THE DATA below:

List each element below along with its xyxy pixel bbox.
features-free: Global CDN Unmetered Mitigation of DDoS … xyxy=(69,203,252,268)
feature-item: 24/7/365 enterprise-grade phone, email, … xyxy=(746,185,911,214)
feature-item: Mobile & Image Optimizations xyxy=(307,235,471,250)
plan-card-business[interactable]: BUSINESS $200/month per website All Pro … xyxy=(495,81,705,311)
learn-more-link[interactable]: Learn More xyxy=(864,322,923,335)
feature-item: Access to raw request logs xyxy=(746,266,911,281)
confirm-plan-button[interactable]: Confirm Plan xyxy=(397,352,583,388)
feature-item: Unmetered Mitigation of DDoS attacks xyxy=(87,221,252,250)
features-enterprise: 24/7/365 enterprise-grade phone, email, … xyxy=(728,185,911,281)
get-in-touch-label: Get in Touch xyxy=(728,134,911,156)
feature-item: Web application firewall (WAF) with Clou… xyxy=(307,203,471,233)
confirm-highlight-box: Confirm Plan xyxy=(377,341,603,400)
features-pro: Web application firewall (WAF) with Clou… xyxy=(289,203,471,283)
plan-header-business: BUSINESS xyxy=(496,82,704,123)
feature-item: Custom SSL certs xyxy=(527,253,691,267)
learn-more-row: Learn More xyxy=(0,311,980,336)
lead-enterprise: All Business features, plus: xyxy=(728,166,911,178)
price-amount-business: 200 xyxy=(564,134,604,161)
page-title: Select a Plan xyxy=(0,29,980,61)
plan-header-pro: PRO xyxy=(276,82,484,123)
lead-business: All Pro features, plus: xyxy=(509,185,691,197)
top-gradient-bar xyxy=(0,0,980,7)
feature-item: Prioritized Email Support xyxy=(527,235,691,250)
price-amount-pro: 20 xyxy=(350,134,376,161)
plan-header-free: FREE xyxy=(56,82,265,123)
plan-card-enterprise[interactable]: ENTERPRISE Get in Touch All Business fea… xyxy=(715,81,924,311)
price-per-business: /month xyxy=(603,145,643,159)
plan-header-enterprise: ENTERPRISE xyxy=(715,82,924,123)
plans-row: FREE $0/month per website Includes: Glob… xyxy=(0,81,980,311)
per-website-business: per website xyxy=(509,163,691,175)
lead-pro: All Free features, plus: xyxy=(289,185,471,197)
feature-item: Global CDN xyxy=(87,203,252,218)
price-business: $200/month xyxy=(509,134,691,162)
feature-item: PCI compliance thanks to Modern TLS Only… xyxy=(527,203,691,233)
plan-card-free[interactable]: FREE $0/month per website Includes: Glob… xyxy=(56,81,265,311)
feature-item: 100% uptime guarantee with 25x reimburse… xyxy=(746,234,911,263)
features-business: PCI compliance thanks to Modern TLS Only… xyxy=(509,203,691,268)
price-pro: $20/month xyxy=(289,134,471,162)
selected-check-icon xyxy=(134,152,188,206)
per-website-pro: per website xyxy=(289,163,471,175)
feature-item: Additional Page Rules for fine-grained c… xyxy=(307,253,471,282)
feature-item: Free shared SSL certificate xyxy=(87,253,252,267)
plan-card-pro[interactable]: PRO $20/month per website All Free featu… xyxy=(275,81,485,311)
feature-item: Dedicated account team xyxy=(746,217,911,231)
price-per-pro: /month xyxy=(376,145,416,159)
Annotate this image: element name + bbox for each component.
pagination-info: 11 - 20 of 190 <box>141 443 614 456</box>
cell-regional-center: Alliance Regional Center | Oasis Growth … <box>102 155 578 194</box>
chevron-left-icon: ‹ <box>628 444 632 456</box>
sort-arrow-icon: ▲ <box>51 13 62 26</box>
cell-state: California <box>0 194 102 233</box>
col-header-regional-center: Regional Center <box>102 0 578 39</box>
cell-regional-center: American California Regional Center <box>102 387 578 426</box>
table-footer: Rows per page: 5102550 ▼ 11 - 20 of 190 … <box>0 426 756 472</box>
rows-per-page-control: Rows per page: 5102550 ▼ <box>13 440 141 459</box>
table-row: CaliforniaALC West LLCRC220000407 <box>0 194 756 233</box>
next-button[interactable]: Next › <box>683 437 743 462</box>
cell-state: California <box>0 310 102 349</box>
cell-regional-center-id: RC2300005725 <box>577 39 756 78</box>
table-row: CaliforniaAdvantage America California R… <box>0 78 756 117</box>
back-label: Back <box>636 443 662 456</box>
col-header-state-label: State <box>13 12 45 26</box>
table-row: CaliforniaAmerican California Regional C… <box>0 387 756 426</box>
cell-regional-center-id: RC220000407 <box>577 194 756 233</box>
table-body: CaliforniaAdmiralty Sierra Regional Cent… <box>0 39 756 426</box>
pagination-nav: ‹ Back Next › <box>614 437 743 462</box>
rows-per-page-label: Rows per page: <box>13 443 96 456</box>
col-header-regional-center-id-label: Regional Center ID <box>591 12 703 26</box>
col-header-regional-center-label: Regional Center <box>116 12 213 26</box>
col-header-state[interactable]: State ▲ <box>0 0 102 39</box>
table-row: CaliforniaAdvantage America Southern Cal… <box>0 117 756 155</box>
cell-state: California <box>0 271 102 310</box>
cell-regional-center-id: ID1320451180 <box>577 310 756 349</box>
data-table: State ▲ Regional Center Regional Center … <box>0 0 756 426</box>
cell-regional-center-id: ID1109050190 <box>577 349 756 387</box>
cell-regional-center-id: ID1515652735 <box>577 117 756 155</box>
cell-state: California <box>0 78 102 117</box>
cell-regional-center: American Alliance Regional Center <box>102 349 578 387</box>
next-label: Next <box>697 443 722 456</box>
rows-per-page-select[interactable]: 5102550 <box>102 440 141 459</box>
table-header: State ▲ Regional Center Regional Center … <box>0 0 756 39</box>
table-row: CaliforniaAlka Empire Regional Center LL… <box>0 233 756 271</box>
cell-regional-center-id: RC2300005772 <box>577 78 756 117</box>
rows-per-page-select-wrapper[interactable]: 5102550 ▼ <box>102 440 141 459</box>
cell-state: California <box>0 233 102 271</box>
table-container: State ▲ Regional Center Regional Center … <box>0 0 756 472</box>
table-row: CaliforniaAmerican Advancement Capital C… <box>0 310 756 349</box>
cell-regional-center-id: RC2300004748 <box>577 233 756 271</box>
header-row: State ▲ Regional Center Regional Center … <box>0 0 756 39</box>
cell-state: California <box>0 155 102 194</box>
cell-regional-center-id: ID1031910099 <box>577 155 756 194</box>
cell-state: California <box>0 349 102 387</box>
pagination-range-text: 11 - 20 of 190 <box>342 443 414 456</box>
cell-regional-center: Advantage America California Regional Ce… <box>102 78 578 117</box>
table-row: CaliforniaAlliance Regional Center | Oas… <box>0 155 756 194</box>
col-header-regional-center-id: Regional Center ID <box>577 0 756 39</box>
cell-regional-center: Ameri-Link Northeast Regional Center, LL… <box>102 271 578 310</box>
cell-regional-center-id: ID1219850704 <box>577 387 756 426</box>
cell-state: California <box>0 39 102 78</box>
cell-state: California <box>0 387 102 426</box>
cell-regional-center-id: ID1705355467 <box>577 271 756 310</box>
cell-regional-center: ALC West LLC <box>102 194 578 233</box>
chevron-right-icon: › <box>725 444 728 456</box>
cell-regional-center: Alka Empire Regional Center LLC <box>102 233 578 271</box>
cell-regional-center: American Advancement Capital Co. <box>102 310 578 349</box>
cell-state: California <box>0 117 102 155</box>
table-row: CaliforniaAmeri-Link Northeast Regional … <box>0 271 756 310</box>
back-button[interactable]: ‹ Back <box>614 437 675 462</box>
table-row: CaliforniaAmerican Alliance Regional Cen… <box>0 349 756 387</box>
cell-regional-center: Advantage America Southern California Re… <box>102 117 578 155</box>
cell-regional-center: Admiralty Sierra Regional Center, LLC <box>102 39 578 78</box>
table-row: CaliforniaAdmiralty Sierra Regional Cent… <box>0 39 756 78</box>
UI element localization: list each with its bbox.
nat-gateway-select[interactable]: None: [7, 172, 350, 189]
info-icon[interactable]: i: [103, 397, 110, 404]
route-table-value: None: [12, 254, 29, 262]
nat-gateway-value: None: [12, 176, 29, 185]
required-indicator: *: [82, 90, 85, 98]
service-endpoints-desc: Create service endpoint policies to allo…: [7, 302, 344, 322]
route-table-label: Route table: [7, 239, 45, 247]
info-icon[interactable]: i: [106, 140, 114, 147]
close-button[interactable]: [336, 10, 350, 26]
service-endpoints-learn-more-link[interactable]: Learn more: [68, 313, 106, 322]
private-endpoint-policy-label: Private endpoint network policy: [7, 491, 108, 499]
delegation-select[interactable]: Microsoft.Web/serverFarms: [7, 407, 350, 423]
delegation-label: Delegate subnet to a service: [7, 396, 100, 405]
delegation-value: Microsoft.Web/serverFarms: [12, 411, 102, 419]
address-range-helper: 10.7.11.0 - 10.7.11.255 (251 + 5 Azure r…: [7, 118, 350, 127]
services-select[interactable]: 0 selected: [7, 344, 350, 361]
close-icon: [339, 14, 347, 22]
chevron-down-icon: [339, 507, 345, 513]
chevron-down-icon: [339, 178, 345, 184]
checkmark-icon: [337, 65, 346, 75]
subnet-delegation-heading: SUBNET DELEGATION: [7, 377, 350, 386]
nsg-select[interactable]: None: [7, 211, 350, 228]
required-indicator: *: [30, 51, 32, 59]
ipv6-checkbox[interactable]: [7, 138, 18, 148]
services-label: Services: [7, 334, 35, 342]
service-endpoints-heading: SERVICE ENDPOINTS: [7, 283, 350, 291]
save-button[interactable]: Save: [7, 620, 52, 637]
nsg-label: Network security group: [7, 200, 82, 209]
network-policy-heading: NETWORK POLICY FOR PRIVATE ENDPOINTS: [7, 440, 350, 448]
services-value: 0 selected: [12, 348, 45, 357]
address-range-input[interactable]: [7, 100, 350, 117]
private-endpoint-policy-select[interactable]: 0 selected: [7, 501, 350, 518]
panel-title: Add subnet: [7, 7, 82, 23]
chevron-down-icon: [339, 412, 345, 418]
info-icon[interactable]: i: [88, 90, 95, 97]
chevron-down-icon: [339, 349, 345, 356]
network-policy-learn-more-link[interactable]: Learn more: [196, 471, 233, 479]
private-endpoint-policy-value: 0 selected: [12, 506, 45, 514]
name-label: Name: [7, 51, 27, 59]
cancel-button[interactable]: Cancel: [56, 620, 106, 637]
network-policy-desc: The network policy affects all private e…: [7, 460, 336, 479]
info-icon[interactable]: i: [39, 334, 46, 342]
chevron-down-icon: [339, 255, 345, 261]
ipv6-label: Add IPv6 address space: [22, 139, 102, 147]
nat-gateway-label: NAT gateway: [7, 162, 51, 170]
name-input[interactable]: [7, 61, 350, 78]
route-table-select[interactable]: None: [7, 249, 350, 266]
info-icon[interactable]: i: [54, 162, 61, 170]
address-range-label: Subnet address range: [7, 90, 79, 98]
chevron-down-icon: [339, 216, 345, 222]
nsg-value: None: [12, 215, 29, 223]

End of THE DATA.

• WHAT TO PRODUCE:
Using the records above, gather all lines where the string "Global" is present.

• ANSWER TO THIS EXERCISE:
features-free: Global CDN Unmetered Mitigation of DDoS … xyxy=(69,203,252,268)
feature-item: Global CDN xyxy=(87,203,252,218)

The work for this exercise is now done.